One of the most notable cases of the insanity defense was the 1982 trial of John Hinckley Jr., whose defense team successfully convinced a jury that he was insane when he attempted to assassinate President Ronald Reagan. Public outcry in the years following the trial led many states to restrict the use of the insanity defense or, in some cases, allow juries to find a defendant mentally ill but still guilty of committing a crime.[i] In all cases involving an insanity or diminished mental capacity defense, testimony of forensic mental health professionals is key to the outcome of the trial.

Forensic Psychologist as Reformer

An increasingly important role in forensic psychology in the courts is to question the veracity of traditional testimony, from confessions to eyewitness accounts to suspect identification. It has been known for decades that eyewitness testimony, despite the important role it plays in convincing members of the jury of a suspect’s guilt or innocence, is highly unreliable. Many psychologists, most notably Professor Gary Wells of the University of Iowa, have done exhaustive research in the field, proving that memory is not like a tape recorder, but is instead highly suggestible and prone to bias. Some of these findings have helped prompt reforms in evidence-gathering procedures such as police lineups, where reliability can be greatly improved with a few changes.
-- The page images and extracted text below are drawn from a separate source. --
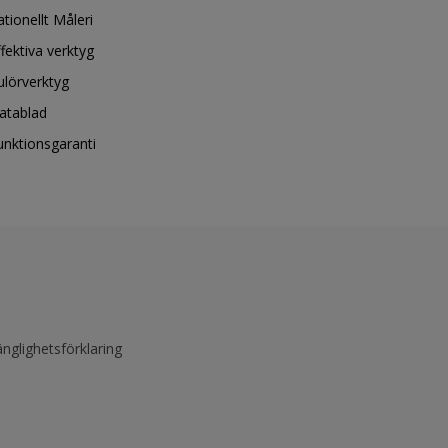
ationellt Måleri
ffektiva verktyg
ulörverktyg
atablad
unktionsgaranti
änglighetsförklaring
Backed with mounds of evidence, the American Psychological Association (APA) has encouraged the courts to allow defendants to more easily challenge the reliability of witnesses. However, psychologists aren’t typically allowed to testify on the reliability of witnesses during trials, leaving such a judgment up to jury, and a recent Supreme Court decision upheld the fairness of this practice.

From the initial jury selection to the admittance of expert opinion, forensic psychologists hold prominent roles in virtually all steps of the legislative process. This trend has been driven by the increasingly scientific acumen that the field of psychology has adopted in recent years. In today’s high-stakes legal system, lawyers use every weapon in their arsenal to win their case. Forensic psychology has been a proven method at understanding the how the human brain affects criminal behavior. Below are two more contemporary cases that further exemplify how forensic psychology is shaping the field of law today.
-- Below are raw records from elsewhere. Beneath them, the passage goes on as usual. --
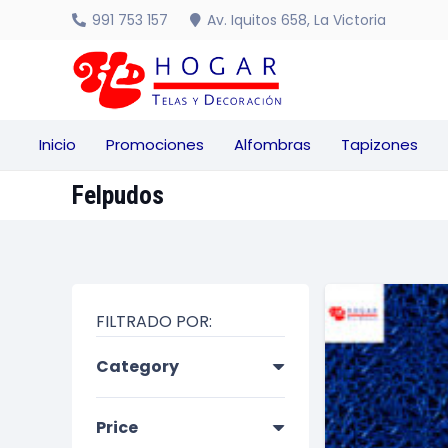
991 753 157
Av. Iquitos 658, La Victoria
Inicio
Promociones
Alfombras
Tapizones
Protectores de colchones
Felpudos
FILTRADO POR:
Category
Price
  • Andrea Yates was accused in 2002 of drowning her five children in a bathtub. Initially found guilty, the Yates case was overturned as a result of psychiatrist Park Dietz’s materially false testimony during the trial. After the appeal, Yates was found not guilty by reason of insanity, allowing her to serve her sentence in a low-security mental health institution instead of prison.
  • Jared Loughner was accused of attempted assassination of Congresswoman Giffords of Arizona along with 49 other counts.  The latest ruling found Loughner unable to comprehend the proceedings against him, giving doctors four months to rehabilitate Loughner’s mental state. Christina Pietz, Loughner’s primary psychologist, recently reported that Loughner had gone through extensive changes since being accepted to the mental ward. Until he is found medically capable of understanding the charges against him, however, Loughner’s fate remains in the hands of expert psychologists such as Pietz.